**Directions for this task:** Transcribe the records exactly from the line with "This screenshot has height=2576, width=946." to the end, both included.

==================================================

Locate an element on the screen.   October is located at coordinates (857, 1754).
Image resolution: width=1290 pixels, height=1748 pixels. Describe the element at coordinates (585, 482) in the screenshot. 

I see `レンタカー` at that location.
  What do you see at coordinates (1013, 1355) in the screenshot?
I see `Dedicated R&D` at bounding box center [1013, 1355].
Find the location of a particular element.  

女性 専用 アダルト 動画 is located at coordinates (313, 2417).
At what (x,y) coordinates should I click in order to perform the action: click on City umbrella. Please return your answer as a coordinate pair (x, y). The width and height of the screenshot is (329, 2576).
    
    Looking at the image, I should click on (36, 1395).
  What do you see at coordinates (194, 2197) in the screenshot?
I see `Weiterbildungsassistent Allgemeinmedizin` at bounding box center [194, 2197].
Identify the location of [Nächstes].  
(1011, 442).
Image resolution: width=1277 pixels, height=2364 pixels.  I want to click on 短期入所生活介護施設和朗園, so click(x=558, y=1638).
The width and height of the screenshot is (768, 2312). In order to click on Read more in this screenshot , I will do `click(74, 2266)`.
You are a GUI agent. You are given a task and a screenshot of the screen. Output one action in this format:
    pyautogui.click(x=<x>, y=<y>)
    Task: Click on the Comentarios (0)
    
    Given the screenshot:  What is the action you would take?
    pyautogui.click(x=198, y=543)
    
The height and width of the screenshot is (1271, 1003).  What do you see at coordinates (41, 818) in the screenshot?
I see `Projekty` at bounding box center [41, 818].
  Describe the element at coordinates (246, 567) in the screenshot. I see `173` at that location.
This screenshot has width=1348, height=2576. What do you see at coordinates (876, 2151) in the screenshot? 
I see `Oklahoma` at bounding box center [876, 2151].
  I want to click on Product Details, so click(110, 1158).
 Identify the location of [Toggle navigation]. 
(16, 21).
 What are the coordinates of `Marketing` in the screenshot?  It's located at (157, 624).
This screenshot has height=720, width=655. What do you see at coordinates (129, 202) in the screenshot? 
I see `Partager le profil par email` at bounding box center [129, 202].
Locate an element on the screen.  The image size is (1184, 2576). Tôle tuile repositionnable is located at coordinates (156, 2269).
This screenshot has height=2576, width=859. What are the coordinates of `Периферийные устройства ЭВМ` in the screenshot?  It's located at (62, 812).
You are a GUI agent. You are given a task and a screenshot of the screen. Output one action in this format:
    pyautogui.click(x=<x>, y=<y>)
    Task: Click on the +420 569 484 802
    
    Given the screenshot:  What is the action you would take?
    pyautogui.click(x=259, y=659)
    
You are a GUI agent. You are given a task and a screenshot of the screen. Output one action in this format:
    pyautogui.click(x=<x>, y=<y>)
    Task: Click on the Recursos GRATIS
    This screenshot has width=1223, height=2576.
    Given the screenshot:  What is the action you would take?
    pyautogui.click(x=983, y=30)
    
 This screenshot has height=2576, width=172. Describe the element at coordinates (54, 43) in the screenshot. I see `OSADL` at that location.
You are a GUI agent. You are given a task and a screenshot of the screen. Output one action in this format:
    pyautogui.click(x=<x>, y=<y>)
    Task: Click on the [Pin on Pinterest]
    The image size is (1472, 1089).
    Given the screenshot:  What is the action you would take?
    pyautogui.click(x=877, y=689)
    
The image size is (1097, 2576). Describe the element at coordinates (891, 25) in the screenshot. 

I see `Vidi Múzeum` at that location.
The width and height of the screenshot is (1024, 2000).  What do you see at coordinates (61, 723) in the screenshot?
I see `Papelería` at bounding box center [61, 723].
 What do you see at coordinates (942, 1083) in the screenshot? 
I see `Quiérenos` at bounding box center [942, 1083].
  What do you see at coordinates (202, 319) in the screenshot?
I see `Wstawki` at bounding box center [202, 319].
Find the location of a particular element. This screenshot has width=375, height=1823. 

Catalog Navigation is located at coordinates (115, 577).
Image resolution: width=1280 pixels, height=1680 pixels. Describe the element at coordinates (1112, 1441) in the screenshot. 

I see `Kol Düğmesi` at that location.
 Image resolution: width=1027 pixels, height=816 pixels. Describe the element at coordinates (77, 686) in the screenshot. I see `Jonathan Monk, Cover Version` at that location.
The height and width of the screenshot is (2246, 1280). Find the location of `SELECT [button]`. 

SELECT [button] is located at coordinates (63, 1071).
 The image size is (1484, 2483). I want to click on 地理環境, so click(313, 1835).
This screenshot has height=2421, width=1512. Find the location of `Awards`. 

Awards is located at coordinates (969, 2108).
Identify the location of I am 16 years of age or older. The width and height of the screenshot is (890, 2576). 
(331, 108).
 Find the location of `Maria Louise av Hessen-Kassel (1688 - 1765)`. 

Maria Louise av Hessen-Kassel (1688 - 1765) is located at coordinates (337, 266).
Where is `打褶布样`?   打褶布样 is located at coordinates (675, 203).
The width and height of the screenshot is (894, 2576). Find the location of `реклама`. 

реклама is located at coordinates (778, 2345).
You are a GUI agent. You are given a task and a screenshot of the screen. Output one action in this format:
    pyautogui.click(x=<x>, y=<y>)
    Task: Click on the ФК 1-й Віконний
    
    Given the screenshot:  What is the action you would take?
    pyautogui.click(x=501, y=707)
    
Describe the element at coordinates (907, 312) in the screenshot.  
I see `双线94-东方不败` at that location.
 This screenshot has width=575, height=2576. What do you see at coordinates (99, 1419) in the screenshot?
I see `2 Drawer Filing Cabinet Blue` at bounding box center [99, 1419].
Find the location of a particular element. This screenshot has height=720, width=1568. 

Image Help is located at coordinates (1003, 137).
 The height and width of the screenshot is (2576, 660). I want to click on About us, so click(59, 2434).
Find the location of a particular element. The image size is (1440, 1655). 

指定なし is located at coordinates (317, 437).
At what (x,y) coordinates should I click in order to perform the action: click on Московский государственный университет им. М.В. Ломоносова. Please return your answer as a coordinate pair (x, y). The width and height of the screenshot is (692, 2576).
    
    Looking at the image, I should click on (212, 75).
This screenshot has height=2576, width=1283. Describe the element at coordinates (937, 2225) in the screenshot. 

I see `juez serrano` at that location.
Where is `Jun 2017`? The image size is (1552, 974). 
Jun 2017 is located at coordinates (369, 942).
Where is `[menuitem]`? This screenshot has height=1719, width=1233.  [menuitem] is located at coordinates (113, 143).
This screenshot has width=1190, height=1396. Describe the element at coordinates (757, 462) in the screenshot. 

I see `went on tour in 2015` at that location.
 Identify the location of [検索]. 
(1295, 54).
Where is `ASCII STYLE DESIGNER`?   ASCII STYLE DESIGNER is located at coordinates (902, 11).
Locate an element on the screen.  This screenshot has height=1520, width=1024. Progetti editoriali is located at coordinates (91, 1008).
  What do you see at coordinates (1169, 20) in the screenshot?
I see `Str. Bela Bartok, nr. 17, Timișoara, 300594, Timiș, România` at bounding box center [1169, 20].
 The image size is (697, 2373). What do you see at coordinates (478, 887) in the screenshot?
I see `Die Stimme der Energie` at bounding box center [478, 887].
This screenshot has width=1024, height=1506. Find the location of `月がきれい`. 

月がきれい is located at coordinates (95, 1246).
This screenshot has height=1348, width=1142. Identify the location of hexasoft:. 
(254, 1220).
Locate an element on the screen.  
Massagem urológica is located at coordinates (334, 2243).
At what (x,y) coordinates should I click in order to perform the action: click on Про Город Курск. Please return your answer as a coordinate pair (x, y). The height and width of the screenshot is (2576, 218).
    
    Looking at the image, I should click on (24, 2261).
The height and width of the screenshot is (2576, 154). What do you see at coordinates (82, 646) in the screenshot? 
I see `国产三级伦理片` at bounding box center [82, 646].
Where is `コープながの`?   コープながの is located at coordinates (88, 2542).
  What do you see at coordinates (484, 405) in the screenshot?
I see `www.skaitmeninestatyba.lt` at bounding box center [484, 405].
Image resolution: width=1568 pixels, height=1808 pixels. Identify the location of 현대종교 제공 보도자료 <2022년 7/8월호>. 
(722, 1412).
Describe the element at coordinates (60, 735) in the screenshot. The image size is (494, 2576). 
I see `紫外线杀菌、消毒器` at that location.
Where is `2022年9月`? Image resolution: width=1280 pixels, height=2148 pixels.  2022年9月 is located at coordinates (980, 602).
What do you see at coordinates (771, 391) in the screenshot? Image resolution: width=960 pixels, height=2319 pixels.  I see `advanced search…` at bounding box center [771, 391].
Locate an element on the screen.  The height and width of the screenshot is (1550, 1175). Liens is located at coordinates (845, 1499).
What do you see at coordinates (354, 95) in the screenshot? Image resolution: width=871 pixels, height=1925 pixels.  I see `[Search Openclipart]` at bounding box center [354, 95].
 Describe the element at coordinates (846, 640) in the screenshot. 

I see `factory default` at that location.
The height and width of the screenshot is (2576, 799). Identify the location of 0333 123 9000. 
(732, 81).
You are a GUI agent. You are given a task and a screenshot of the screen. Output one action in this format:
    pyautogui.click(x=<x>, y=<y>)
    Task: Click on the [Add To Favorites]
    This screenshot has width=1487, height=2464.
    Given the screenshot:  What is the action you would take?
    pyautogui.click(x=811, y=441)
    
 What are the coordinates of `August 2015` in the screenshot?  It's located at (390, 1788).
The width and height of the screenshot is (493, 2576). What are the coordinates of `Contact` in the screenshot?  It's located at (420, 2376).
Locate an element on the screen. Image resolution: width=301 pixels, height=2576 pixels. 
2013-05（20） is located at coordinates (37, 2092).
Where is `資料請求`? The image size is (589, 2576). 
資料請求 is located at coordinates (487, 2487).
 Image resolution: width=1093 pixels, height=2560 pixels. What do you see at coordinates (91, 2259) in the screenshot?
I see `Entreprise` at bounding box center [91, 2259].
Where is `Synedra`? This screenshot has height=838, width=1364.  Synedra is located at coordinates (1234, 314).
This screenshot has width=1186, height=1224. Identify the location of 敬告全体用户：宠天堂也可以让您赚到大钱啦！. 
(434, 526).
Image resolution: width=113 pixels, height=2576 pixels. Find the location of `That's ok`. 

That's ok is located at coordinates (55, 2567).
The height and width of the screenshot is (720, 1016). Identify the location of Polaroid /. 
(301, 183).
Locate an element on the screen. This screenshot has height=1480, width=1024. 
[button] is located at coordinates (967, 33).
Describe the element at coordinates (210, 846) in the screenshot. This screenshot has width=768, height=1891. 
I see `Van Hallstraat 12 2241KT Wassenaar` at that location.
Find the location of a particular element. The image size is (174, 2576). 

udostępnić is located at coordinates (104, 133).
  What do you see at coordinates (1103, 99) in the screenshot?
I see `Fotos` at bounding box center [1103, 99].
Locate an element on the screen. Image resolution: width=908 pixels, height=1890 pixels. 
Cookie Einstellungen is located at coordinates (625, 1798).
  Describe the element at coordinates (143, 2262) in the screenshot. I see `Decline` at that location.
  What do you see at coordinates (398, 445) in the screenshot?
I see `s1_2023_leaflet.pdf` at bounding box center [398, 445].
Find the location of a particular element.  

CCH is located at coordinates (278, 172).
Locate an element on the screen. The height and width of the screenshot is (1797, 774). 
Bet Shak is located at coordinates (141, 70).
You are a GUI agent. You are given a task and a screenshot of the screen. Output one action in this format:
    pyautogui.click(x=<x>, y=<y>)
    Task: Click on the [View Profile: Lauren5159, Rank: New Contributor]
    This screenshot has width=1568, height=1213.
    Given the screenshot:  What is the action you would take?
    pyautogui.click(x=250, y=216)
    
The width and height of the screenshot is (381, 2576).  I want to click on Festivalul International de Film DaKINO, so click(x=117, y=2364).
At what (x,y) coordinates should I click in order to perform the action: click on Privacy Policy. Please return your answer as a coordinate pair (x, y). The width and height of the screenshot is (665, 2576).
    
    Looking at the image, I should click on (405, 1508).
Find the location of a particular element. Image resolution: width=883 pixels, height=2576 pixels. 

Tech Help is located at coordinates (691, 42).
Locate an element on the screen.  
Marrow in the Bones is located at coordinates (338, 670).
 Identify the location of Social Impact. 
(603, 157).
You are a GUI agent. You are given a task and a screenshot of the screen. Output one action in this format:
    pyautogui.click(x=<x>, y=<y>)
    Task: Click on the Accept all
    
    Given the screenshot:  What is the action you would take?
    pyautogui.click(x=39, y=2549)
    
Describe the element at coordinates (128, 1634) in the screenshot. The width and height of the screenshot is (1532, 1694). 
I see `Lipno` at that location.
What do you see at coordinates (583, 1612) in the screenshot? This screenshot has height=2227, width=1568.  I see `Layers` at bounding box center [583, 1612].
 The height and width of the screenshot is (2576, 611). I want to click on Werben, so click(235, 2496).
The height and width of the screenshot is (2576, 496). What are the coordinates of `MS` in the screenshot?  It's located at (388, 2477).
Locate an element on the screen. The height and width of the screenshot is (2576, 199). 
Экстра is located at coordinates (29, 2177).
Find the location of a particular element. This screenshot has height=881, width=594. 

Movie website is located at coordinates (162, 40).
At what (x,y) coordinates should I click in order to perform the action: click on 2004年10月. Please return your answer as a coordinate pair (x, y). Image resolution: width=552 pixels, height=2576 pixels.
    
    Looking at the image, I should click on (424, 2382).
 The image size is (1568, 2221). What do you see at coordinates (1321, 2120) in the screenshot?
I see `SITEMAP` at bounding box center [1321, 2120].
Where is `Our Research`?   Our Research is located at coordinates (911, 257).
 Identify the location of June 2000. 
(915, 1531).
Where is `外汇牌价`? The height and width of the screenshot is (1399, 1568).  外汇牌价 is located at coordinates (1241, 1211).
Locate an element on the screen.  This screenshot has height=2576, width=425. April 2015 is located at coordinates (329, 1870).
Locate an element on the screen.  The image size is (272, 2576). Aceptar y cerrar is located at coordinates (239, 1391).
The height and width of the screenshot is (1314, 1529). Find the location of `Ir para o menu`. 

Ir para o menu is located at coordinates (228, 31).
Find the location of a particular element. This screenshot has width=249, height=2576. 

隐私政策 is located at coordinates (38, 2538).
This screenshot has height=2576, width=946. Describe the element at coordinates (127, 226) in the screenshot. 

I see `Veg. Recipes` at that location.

==================================================

**Task solution:**
This screenshot has height=2576, width=946. Describe the element at coordinates (127, 226) in the screenshot. 

I see `Veg. Recipes` at that location.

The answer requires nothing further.